BEGIN Data excerpts

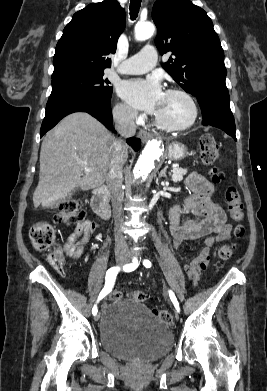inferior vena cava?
<instances>
[{"mask_svg":"<svg viewBox=\"0 0 267 391\" xmlns=\"http://www.w3.org/2000/svg\"><path fill=\"white\" fill-rule=\"evenodd\" d=\"M137 114L133 111H123L114 114L115 129L123 138L132 137L136 132L135 118ZM127 150L123 140H115L112 145L108 170V186L112 196V207L115 216V224L118 226L122 211L123 193L121 185L123 181L122 168L124 164V152ZM127 243L120 231L115 234V251L126 252Z\"/></svg>","mask_w":267,"mask_h":391,"instance_id":"obj_1","label":"inferior vena cava"}]
</instances>
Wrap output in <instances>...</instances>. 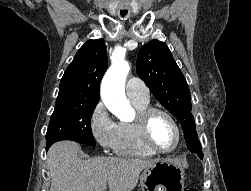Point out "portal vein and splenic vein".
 <instances>
[{"instance_id": "obj_1", "label": "portal vein and splenic vein", "mask_w": 251, "mask_h": 191, "mask_svg": "<svg viewBox=\"0 0 251 191\" xmlns=\"http://www.w3.org/2000/svg\"><path fill=\"white\" fill-rule=\"evenodd\" d=\"M97 191H102V189H105V185H98V187H96Z\"/></svg>"}]
</instances>
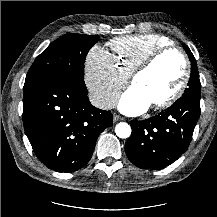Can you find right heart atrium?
Instances as JSON below:
<instances>
[{
  "label": "right heart atrium",
  "instance_id": "right-heart-atrium-1",
  "mask_svg": "<svg viewBox=\"0 0 217 217\" xmlns=\"http://www.w3.org/2000/svg\"><path fill=\"white\" fill-rule=\"evenodd\" d=\"M127 82L128 77L115 66L109 52L101 46L90 49L85 62V83L96 106L112 107Z\"/></svg>",
  "mask_w": 217,
  "mask_h": 217
}]
</instances>
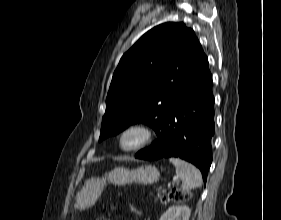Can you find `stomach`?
Returning <instances> with one entry per match:
<instances>
[{
  "mask_svg": "<svg viewBox=\"0 0 281 220\" xmlns=\"http://www.w3.org/2000/svg\"><path fill=\"white\" fill-rule=\"evenodd\" d=\"M159 178V170L152 165H144L132 170L123 167L115 168L102 178L92 177L88 179L77 193L74 207L75 209L85 210L93 206L101 195L106 182L118 186L134 182L147 185L157 182Z\"/></svg>",
  "mask_w": 281,
  "mask_h": 220,
  "instance_id": "0dacf381",
  "label": "stomach"
}]
</instances>
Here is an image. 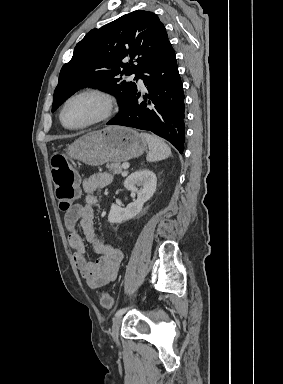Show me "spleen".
<instances>
[{
    "instance_id": "obj_1",
    "label": "spleen",
    "mask_w": 283,
    "mask_h": 384,
    "mask_svg": "<svg viewBox=\"0 0 283 384\" xmlns=\"http://www.w3.org/2000/svg\"><path fill=\"white\" fill-rule=\"evenodd\" d=\"M141 136L145 138L150 150L147 154V162H159V160H166L171 156V150L164 140L151 136V134H141Z\"/></svg>"
}]
</instances>
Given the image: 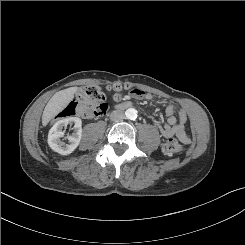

END Data excerpts

▸ **What you have to do**
When a line above includes the word "fill", please list that line.

▸ **Expected output**
[{"mask_svg":"<svg viewBox=\"0 0 267 391\" xmlns=\"http://www.w3.org/2000/svg\"><path fill=\"white\" fill-rule=\"evenodd\" d=\"M137 114L133 111H123L114 114L115 129L123 138L132 137L136 132L135 118ZM127 150L123 140H115L112 145L108 170V186L112 196V207L115 216V224L118 226L122 211L123 193L121 185L123 181L122 168L124 164V152ZM127 243L120 231L115 234V251L126 252Z\"/></svg>","mask_w":267,"mask_h":391,"instance_id":"obj_1","label":"inferior vena cava"}]
[{"instance_id": "obj_1", "label": "portal vein and splenic vein", "mask_w": 251, "mask_h": 191, "mask_svg": "<svg viewBox=\"0 0 251 191\" xmlns=\"http://www.w3.org/2000/svg\"><path fill=\"white\" fill-rule=\"evenodd\" d=\"M97 191H102V189H105V185H98V187H96Z\"/></svg>"}]
  "mask_svg": "<svg viewBox=\"0 0 217 217\" xmlns=\"http://www.w3.org/2000/svg\"><path fill=\"white\" fill-rule=\"evenodd\" d=\"M127 82L128 77L115 66L109 52L101 46L90 49L85 62V83L96 106L112 107Z\"/></svg>",
  "mask_svg": "<svg viewBox=\"0 0 281 220\" xmlns=\"http://www.w3.org/2000/svg\"><path fill=\"white\" fill-rule=\"evenodd\" d=\"M159 178V170L152 165H144L132 170L123 167L115 168L102 178L92 177L88 179L77 193L74 207L75 209L85 210L93 206L101 195L106 182L118 186L134 182L147 185L157 182Z\"/></svg>",
    "mask_svg": "<svg viewBox=\"0 0 283 384\" xmlns=\"http://www.w3.org/2000/svg\"><path fill=\"white\" fill-rule=\"evenodd\" d=\"M141 136L145 138L150 150L147 154V162H159V160H166L171 156V150L164 140L151 136V134H141Z\"/></svg>"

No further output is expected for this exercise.